Around the tournaments, in the bars, and even the players’ rooms, there is a prevailing wisdom that crops up more than any other single viewpoint about the relative standard of today’s game.
And it goes like this. The strength in depth, with players right the way down the rankings capable of stringing big breaks together, has never been higher. This means fewer easy matches early on in tournaments, no room for complacency from the leading lights.
But the other side of it concerns the very best, and many believe that Stephen Hendry, Ronnie O’Sullivan, Mark Williams and John Higgins in the late 1990s were better than their top-four equivalents today.
With Higgins currently at No3, let us say for the sake of argument that we are comparing those four to Mark Selby, Stuart Bingham, Judd Trump and Shaun Murphy, actually listed at five this week.
Selby couldn’t be doing much more than he is to change this perception. The Masters sees him at world No1 for the 101st week in a row, a phenomenal achievement and a sequence unlikely to be broken any time soon.
The 33-year-old, arriving at Alexandra Palace as reigning world and UK champion, exudes the confidence of a man at the absolute peak of his powers – confident, fulfilled on and off the table, and building up the kind of aura that frightens opponents and gives a player easy frames.
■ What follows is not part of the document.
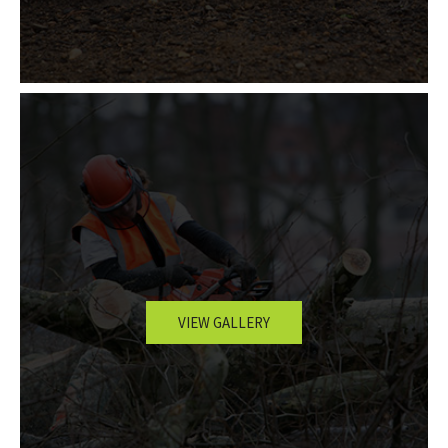
VIEW GALLERY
His lead of approaching £500,000 at the top of the ranking prize-money list is almost unheard of, and as Selby rattled in a fluent break of 139 on Wednesday afternoon against Williams you were left thinking he must surely have won over anyone still carping about his ‘style of play’.
No one wants to play Selby in a deciding frame at the Masters, where over the years he has such a superb record of somehow getting through such shootouts. But Williams almost pipped him, denied principally by a savage kick on a blue when well set. One clutch clearance of 89 from Selby later, and Williams was back in the pavilion, and Selby through as a 6-5 winner.
And it was in the aftermath of this last-16 clash in north London that Williams was asked about Selby’s current form, and where he might stand in that comparison with Hendry and the class of 1992 in their pomp.
The fact that the Welshman paid such a generous tribute to Selby within minutes of having himself been dealt such a cruel and undeserved blow in the deciding frame made it all the more heartfelt and pertinent.
Two-time Masters winner Williams, 41, said: "You see all the other players, Ding, Trump, Robertson, they are excellent players but they are not in this fella’s league just at the moment. He is miles above them.
“And he could be world No1 in any era, going back 20 or 30 years, or 20 or 30 years from now. He is good enough, and has everything. And he is a lucky ****!
“But seriously Mark is the only one in my opinion of the current top four or five, John excepted because he is still there, that could push to jump into that four you are talking about.
“Out of anyone playing now he is the only one that would have stood a chance of regularly challenging us four at that time. It would still be difficult, but he would have a chance.
“In this match you have to say it was a great break from Mark to win it, however sick I was about the kick.
“He played fantastically well, that’s why he is world No1 and he is a class act on and off the table. You can’t have a better player to represent our sport.”